He sighed and pulled out of the gas station. "Alright then. Let's get this show on the road."

"Full transparency."

The words made him glance at me through the rearview, eyes squinted in suspicion. "I don't care what you rate me; I'm not above leaving assholes in curbs in the middle of nowhere."

I laughed despite feeling like something had chewed me up and spit me out. "I'm on a tight deadline. I'm locked in. Laser focused. And I need to know if you're with me. Willing to do whatever it takes to get a job done."

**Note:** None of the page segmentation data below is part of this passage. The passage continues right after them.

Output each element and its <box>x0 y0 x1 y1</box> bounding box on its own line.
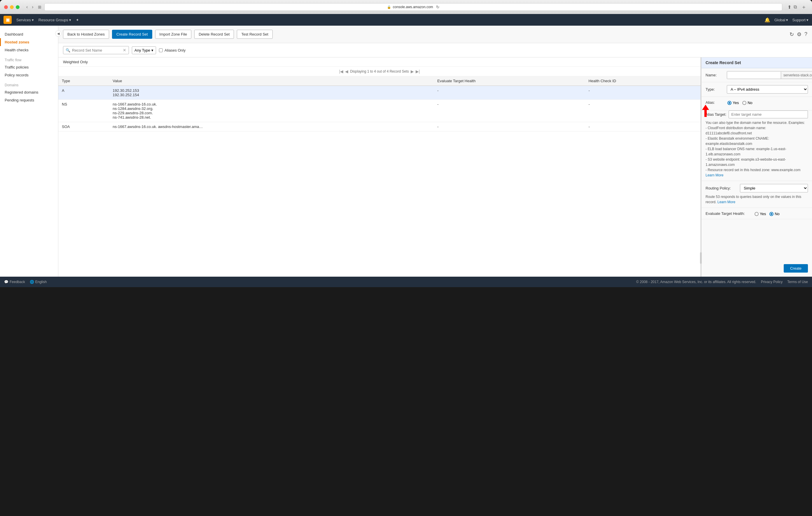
back-nav-button[interactable]: ‹ <box>25 4 29 10</box>
privacy-policy-link[interactable]: Privacy Policy <box>761 280 783 284</box>
language-label[interactable]: English <box>35 280 47 284</box>
search-box[interactable]: 🔍 ✕ <box>63 46 129 54</box>
alias-no-option[interactable]: No <box>742 100 753 105</box>
alias-target-input[interactable] <box>729 111 808 118</box>
address-bar: 🔒 console.aws.amazon.com ↻ <box>44 3 782 11</box>
eth-yes-radio[interactable] <box>755 212 759 216</box>
resize-button[interactable]: ⧉ <box>794 4 797 10</box>
copyright-text: © 2008 - 2017, Amazon Web Services, Inc.… <box>636 280 756 284</box>
name-input[interactable] <box>727 71 781 79</box>
create-button[interactable]: Create <box>784 264 808 273</box>
sidebar-item-health-checks[interactable]: Health checks <box>0 46 58 54</box>
maximize-button[interactable] <box>16 5 20 9</box>
create-record-set-button[interactable]: Create Record Set <box>112 30 152 39</box>
col-header-type: Type <box>58 77 109 86</box>
routing-policy-select[interactable]: Simple <box>740 184 808 192</box>
record-value-a: 192.30.252.153192.30.252.154 <box>109 86 434 100</box>
share-button[interactable]: ⬆ <box>787 4 791 10</box>
services-chevron-icon: ▾ <box>32 18 34 22</box>
browser-window: ‹ › ⊞ 🔒 console.aws.amazon.com ↻ ⬆ ⧉ ＋ ▣… <box>0 0 812 287</box>
name-field-wrapper: serverless-stack.com. <box>727 71 812 79</box>
resource-groups-nav-item[interactable]: Resource Groups ▾ <box>38 18 71 22</box>
content-area: Back to Hosted Zones Create Record Set I… <box>58 26 812 277</box>
sidebar-item-hosted-zones[interactable]: Hosted zones <box>0 38 58 46</box>
services-nav-item[interactable]: Services ▾ <box>16 18 34 22</box>
type-filter-chevron-icon: ▾ <box>151 48 153 53</box>
sidebar: Dashboard Hosted zones Health checks Tra… <box>0 26 58 277</box>
feedback-section: 💬 Feedback <box>4 280 25 284</box>
red-arrow-icon <box>701 103 710 118</box>
form-title: Create Record Set <box>701 57 812 68</box>
tab-toggle-button[interactable]: ⊞ <box>38 5 41 9</box>
record-type-a: A <box>58 86 109 100</box>
delete-record-set-button[interactable]: Delete Record Set <box>194 30 234 39</box>
resource-groups-chevron-icon: ▾ <box>69 18 71 22</box>
refresh-icon[interactable]: ↻ <box>789 31 794 38</box>
feedback-icon: 💬 <box>4 280 8 284</box>
table-row[interactable]: NS ns-1667.awsdns-16.co.uk.ns-1284.awsdn… <box>58 100 701 122</box>
help-icon[interactable]: ? <box>805 31 807 37</box>
alias-help-line-1: - CloudFront distribution domain name: d… <box>705 126 766 135</box>
sidebar-item-registered-domains[interactable]: Registered domains <box>0 88 58 96</box>
support-nav-item[interactable]: Support ▾ <box>792 18 809 22</box>
eth-no-option[interactable]: No <box>770 212 780 216</box>
type-select[interactable]: A – IPv4 address <box>727 85 808 94</box>
sidebar-item-dashboard[interactable]: Dashboard <box>0 30 58 38</box>
type-filter-select[interactable]: Any Type ▾ <box>132 47 156 54</box>
test-record-set-button[interactable]: Test Record Set <box>237 30 273 39</box>
aliases-only-label[interactable]: Aliases Only <box>159 48 185 53</box>
eth-yes-option[interactable]: Yes <box>755 212 766 216</box>
close-button[interactable] <box>4 5 8 9</box>
last-page-button[interactable]: ▶| <box>416 69 420 74</box>
settings-icon[interactable]: ⚙ <box>797 31 802 38</box>
bell-icon[interactable]: 🔔 <box>764 17 770 23</box>
global-nav-item[interactable]: Global ▾ <box>774 18 788 22</box>
record-evaluate-ns: - <box>434 100 585 122</box>
globe-icon: 🌐 <box>30 280 34 284</box>
back-to-hosted-zones-button[interactable]: Back to Hosted Zones <box>63 30 109 39</box>
sidebar-item-pending-requests[interactable]: Pending requests <box>0 96 58 104</box>
main-container: Dashboard Hosted zones Health checks Tra… <box>0 26 812 277</box>
feedback-label[interactable]: Feedback <box>10 280 25 284</box>
forward-nav-button[interactable]: › <box>30 4 35 10</box>
routing-learn-more-link[interactable]: Learn More <box>718 200 735 204</box>
global-chevron-icon: ▾ <box>786 18 788 22</box>
alias-yes-option[interactable]: Yes <box>727 100 739 105</box>
browser-titlebar: ‹ › ⊞ 🔒 console.aws.amazon.com ↻ ⬆ ⧉ ＋ <box>0 0 812 14</box>
sidebar-item-traffic-policies[interactable]: Traffic policies <box>0 63 58 71</box>
toolbar-right: ↻ ⚙ ? <box>789 31 807 38</box>
next-page-button[interactable]: ▶ <box>411 69 414 74</box>
lock-icon: 🔒 <box>387 5 391 9</box>
sidebar-collapse-button[interactable]: ◀ <box>55 30 62 37</box>
alias-target-label-wrapper: Alias Target: <box>705 112 726 117</box>
aliases-only-checkbox[interactable] <box>159 49 163 52</box>
language-section: 🌐 English <box>30 280 47 284</box>
form-spacer <box>701 219 812 260</box>
minimize-button[interactable] <box>10 5 14 9</box>
create-record-set-form: Create Record Set Name: serverless-stack… <box>701 57 812 277</box>
table-row[interactable]: SOA ns-1667.awsdns-16.co.uk. awsdns-host… <box>58 122 701 131</box>
import-zone-file-button[interactable]: Import Zone File <box>155 30 192 39</box>
alias-no-radio[interactable] <box>742 101 746 105</box>
records-header: Weighted Only <box>58 57 701 67</box>
pin-icon[interactable]: ✦ <box>76 18 79 22</box>
search-input[interactable] <box>72 48 121 53</box>
reload-button[interactable]: ↻ <box>436 5 439 9</box>
alias-learn-more-link[interactable]: Learn More <box>705 173 723 177</box>
clear-search-button[interactable]: ✕ <box>123 48 126 53</box>
record-health-a: - <box>585 86 701 100</box>
new-tab-button[interactable]: ＋ <box>800 3 808 11</box>
eth-no-radio[interactable] <box>770 212 774 216</box>
resize-handle[interactable] <box>700 252 701 264</box>
terms-of-use-link[interactable]: Terms of Use <box>787 280 808 284</box>
alias-yes-radio[interactable] <box>727 101 731 105</box>
sidebar-item-policy-records[interactable]: Policy records <box>0 71 58 79</box>
eth-radio-group: Yes No <box>755 211 780 216</box>
name-suffix: serverless-stack.com. <box>781 72 812 79</box>
nav-right-section: 🔔 Global ▾ Support ▾ <box>764 17 809 23</box>
prev-page-button[interactable]: ◀ <box>345 69 348 74</box>
record-evaluate-a: - <box>434 86 585 100</box>
alias-help-line-5: - Resource record set in this hosted zon… <box>705 168 800 172</box>
table-row[interactable]: A 192.30.252.153192.30.252.154 - - <box>58 86 701 100</box>
first-page-button[interactable]: |◀ <box>339 69 344 74</box>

"My man, you're paying me over a hundred dollars." He chuckled, relaxing into his seat now he realized I wasn't going to try to do something chaotic like grab the wheel. "I'm with you."

"There and back again?" I asked. "With cargo."

He frowned, guard going up once more. "What kind of cargo are we talking about?"

"The kind that will hopefully right one wrong, thus setting me on the course to righting every wrong." I stretched out on the backseat because holding my head up had become too strenuous. Were heads always this heavy? Or maybe the neck was the bigger culprit?

"I'm not interested in carting around any drugs," he said. "Unless you're willing to pay me under the table. I have a sliding scale. It's in the passenger's seat back pocket. Take a look."

"No worries, no worries," I said around a mouthful of ham and cheese. "No drugs. It's all fairy dust and wooden towers."

"Huh?"

"She's going to end things, I think." I sobered, resting the sandwich on my chest. "And then, I don't know what's after. I…I don't even like thinking about before because I now know how black and white it's all been."

"This is for some girl?"

"I need a drink," I mumbled.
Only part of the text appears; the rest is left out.